State laws generally permit notification to “be delayed if a law enforcement agency determines that the notification will impede a criminal investigation.” See, e.g., Calif. Civ. Code §1798.82(c). Notifying law enforcement of a data breach has three practical effects: It may delay when notification must be made; it is a common element of notifications to state attorney generals, regulators and affected individuals; it sends a message to affected individuals that your company is taking an important step to protect them.

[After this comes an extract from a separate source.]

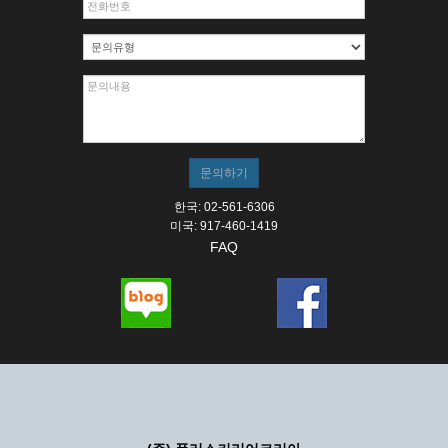
한국: 02-561-6306
미국: 917-460-1419
FAQ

If a data breach is determined to have occurred and it is determined that notification of affected individuals is required or advisable, the different state law requirements for notification must be considered. One notable example is that the Massachusetts law does not permit notification of affected individuals of “the nature of the breach.” Instead, the notification must advise about “the consumer’s right to obtain a police report, how a consumer requests a security freeze and the necessary information to be provided when requesting the security freeze, and any fees required to be paid to any of the consumer reporting agencies.” Mass. Gen. Laws, Ch. 93H, §3(a). For a breach involving medical information that also is determined to be a breach of protected heath information under the HITECH Act, those requirements also must be addressed.
In addition to notifying affected individuals, a company must also notify state attorney generals, state regulators or consumer reporting agencies under some state laws. New York and North Carolina each requires a particular notification to the State AG, and New York also requires a particular notification to the New York Consumer Protection Board and Office of Cyber Security. N.C. Gen. Stat. § 75-65(f); N.Y. Gen. Bus. Law §899-aa8(a). New Jersey requires notification to the state police. N.J. Stat. §56:8-163(12.c.).
Because these notifications are likely to be publicized in the press and via the Internet, they should be drafted accordingly. For example, notifications sent to the New Hampshire Attorney General are automatically posted on the state attorney general’s Web site (http://doj.nh.gov/consumer/breaches.html). Although not required by law, it is common to include an offer in the notifications for free identity-theft services. Public companies should also consider whether disclosure should be made in their filings with the U.S. Securities and Exchange Commission.
Finally, a company’s responsive actions to the data incident or breach should be carefully documented. If asked by any regulator or sued, a company must be able to credibly explain the cause of the incident or breach and the basis for determining whether notification be made. The Massachusetts regulation and best practices also dictate that a company conduct a post-incident review to analyze lessons learned to prevent future incidents and breaches and to make any changes to the company’s practices for protecting personal data, including becoming aware of and responding to a data incident or breach.
There have been calls for data-breach notification to be more uniform and the subject of a federal law. Recently, the U.S. Department of Commerce issued a green paper on privacy recommending consideration of a comprehensive commercial data-breach framework for electronic records that includes notification provisions; encourages companies to implement strict data-security protocols; and allows states to build upon the existing framework in limited ways, tracking the effective protections from state laws. Department of Commerce Internet Policy Task Force, Commercial Data Privacy and Innovation in the Internet Economy: A Dynamic Policy Framework (Dec. 16, 2010). But until a federal data-breach law that pre-empts the state laws is enacted, the state laws must continue to be followed.